I thought it would be fun to look at famous stars, before they got that way. Of course, most started out as extras or Bit Actors. Ginger Rogers (1911 - 1995) was no exception.
Ginger has 90 titles listed on IMDb. Of that, 25 appear before her first pairing with Fred Astaire in Flying Down to Rio (1933). It was that pairing that made her a real star, and since over 1/4 of her movies were released before that, it could be said she was a Bit Actress. (Or am I stretching the point?!?)
In 1925 Ginger won a Charleston contest at the age of 14, and that was really her start in show business. She toured for a short time with the dance show, and then went to Broadway. Ginger started making movies in 1929. Her first time on screen was in A Day of a Man of Affairs a short that no one remembers.
Two more shorts in 1930. A Night in a Dormitory with Thelma White (1910 - 2005) who later appeared in Tell Your Children (1936) also known as Reefer Madness. Then, Campus Sweethearts starring Rudy Vallee (1901 - 1986).
In Young Man of Manhattan (1930) she co-stars as a flapper with Claudette Colbert (1903 - 1996). Also in 1930 she was in The Sap from Syracuse with Jack Oakie (1903 - 1978). These were already pretty big parts for Ginger...the problem was they were in pretty small movies. Ginger made seven films in 1930. That year she also worked with Charlie Ruggles, Frank Morgan, Ed Wynn and Ethel Merman.
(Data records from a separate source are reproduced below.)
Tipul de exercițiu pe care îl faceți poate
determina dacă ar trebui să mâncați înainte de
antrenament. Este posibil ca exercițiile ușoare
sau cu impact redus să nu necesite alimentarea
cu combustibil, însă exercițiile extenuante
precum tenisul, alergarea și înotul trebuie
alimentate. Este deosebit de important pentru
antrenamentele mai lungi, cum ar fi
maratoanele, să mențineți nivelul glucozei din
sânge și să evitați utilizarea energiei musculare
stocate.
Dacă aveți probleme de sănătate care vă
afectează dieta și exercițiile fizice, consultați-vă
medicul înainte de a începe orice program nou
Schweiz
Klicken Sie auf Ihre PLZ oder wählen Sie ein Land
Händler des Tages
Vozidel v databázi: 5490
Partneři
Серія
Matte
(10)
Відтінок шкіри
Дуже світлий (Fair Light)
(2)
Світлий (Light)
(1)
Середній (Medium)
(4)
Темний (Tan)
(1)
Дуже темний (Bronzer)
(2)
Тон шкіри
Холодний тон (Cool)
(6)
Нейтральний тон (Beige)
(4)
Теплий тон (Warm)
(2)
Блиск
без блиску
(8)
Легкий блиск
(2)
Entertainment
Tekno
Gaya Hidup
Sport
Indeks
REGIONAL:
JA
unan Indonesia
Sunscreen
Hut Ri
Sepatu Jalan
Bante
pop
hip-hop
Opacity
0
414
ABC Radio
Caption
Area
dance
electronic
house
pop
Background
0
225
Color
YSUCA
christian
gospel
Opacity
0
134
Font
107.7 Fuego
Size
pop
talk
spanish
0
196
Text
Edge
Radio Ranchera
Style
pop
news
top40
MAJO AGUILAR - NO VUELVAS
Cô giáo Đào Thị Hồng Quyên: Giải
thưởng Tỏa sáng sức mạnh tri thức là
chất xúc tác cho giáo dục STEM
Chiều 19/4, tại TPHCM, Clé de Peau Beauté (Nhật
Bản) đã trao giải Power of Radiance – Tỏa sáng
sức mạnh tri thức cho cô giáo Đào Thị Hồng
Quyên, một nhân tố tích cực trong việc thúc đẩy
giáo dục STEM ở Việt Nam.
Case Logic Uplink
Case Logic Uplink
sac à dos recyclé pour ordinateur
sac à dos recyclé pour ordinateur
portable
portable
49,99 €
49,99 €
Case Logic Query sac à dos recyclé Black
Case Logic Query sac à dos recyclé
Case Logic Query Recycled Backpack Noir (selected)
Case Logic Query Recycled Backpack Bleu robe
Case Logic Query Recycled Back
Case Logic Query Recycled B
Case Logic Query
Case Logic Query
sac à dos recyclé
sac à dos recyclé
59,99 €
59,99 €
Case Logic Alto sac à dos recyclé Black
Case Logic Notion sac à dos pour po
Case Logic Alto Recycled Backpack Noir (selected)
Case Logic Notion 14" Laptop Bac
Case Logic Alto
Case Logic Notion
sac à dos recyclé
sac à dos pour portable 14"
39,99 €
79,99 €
In 1931 she works with William Boyd (1895 - 1972) in Suicide Fleet, just two films before he became Hopalong Cassidy in 1935. In the next few years she works with Joe E. Brown in two films, and with Joan Blondell, before their first Busby Berkeley film together.
Two great musicals are up next, 42nd Street and Gold Diggers of 1933, both released in 1933. Gold Diggers of 1933 started Ginger on her real climb to stardom. The opening number is "We're in the Money" with Ginger taking the lead. There is a closeup of her singing the song in pig-latin, and even though it is a distorted shot due to being too close for the lens, it endears Ginger to the audience. She really didn't have a lead part in the film, but she was on her way none-the-less.
Zasu Pitts, Lew Ayres (her husband from 1934 to 1940), Charley Grapewin, Joel McCrea and Jack Haley.
After Flying, she was in ten films with Fred Astaire and could now be considered one of the biggest stars in Hollywood. She won just a single Oscar for her work, and it wasn't with Fred. It was for Best Actress in Kitty Foyle: The Natural History of a Woman (1940).
Ginger's last film was Harlow in 1965 starring Carol Lynley (b. 1942) in the title role, and she continued acting on TV until 1987. But she'll always be remembered as the girl who did everything Fred did, but she did it backwards and in high heels.